▸ **Required work**
Could you retype exactly the lines below between the one holding "such delicate condition?" and the one holding "Error: Please check if you enter", inclusive, leaving out any pictures?

[Collection entries]
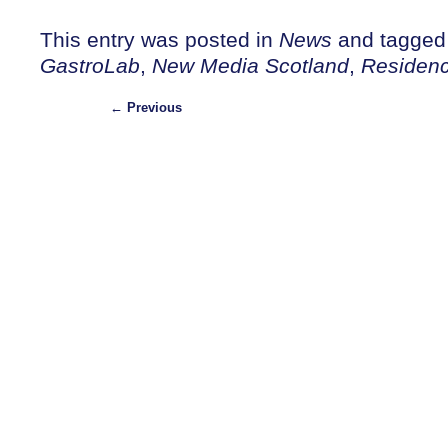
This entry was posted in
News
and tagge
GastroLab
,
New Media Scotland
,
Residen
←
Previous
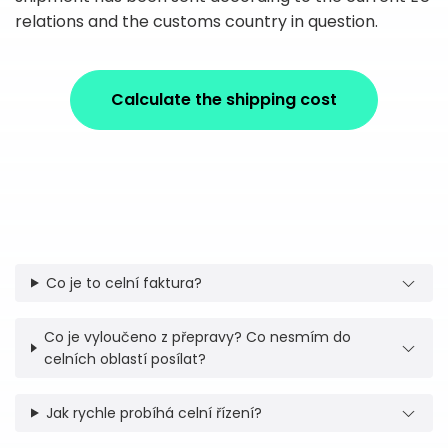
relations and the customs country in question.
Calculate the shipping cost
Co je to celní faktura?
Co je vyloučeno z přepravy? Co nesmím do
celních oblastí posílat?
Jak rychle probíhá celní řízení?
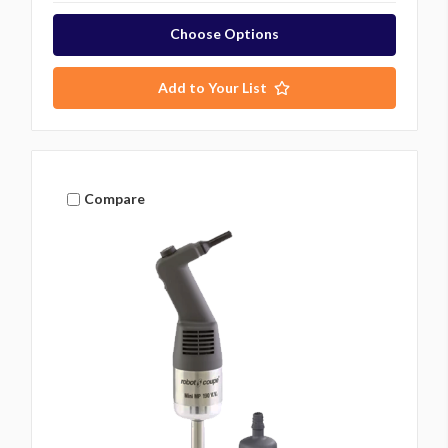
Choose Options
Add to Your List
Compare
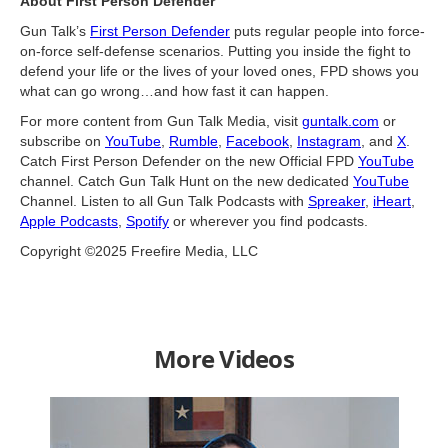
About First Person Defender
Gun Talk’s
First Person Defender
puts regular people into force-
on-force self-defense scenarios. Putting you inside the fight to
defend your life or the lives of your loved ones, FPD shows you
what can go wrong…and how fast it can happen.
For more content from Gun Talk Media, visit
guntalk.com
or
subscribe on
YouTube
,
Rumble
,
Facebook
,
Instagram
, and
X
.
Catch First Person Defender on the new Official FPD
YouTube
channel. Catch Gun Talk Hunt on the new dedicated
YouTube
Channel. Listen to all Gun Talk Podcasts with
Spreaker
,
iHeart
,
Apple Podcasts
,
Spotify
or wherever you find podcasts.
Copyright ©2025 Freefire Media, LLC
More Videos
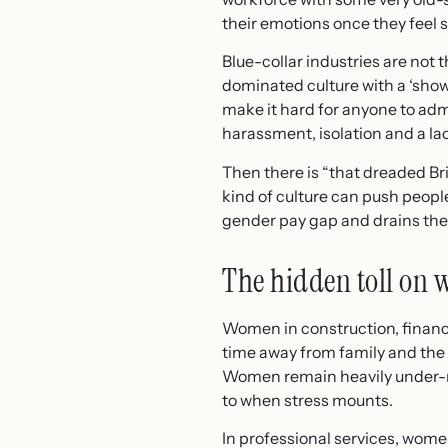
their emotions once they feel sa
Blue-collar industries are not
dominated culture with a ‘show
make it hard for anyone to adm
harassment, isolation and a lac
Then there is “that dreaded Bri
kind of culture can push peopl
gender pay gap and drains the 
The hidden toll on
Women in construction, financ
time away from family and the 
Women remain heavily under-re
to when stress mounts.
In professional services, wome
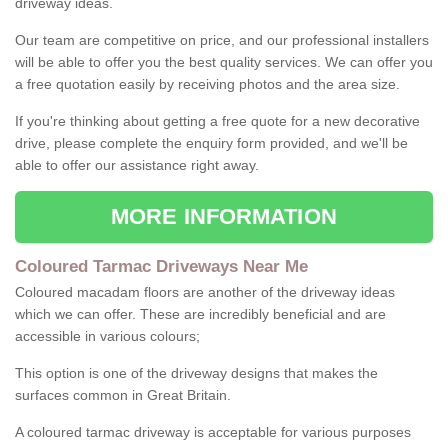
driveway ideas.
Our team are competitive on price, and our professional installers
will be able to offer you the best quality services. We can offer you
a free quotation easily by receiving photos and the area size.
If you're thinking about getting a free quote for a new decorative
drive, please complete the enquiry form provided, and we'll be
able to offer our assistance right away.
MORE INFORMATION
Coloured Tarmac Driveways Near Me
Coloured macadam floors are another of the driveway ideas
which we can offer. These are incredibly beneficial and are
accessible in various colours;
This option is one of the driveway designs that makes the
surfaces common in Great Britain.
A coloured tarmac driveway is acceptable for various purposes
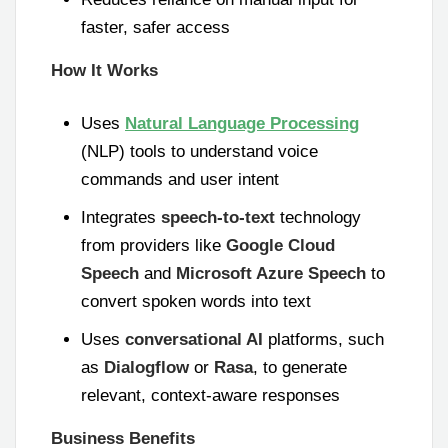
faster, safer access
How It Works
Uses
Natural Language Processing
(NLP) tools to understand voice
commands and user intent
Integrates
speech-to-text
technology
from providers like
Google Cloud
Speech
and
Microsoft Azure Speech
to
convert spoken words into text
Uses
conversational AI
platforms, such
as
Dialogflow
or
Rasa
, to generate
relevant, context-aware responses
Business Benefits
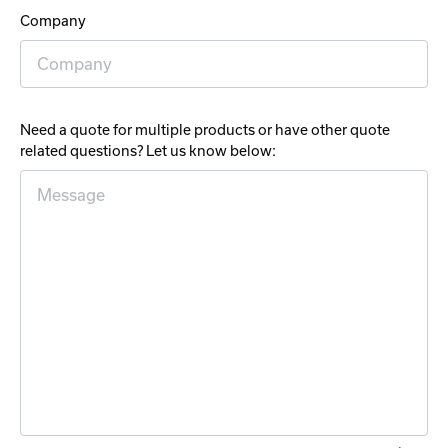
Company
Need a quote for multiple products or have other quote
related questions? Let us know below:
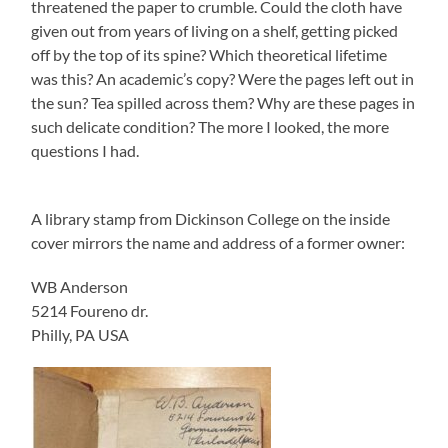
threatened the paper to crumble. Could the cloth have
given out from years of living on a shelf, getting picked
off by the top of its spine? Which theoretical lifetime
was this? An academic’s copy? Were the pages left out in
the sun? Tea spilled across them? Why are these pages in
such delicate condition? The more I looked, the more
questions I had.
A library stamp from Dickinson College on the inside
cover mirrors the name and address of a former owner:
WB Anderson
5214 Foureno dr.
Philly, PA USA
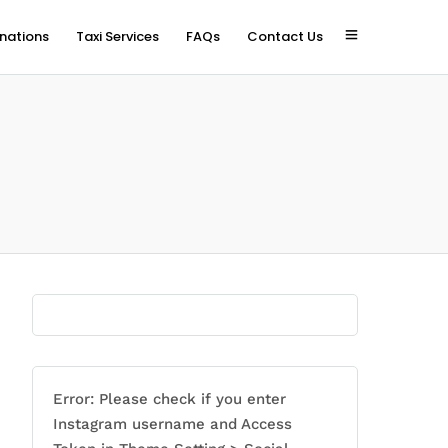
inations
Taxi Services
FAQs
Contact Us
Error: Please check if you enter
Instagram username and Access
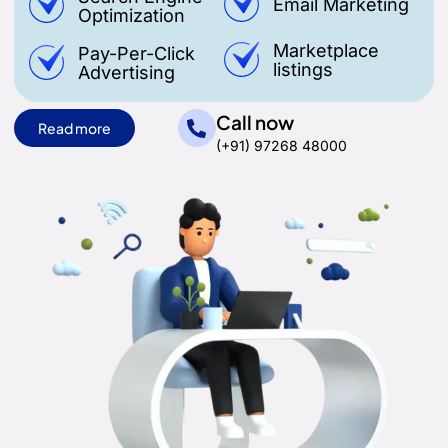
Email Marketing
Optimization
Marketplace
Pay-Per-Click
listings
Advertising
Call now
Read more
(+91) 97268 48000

▸ **Completed exercise**
such delicate condition? The more I looked, the more
questions I had.
A library stamp from Dickinson College on the inside
cover mirrors the name and address of a former owner:
WB Anderson
5214 Foureno dr.
Philly, PA USA
inations
Taxi Services
FAQs
Contact Us
Error: Please check if you enter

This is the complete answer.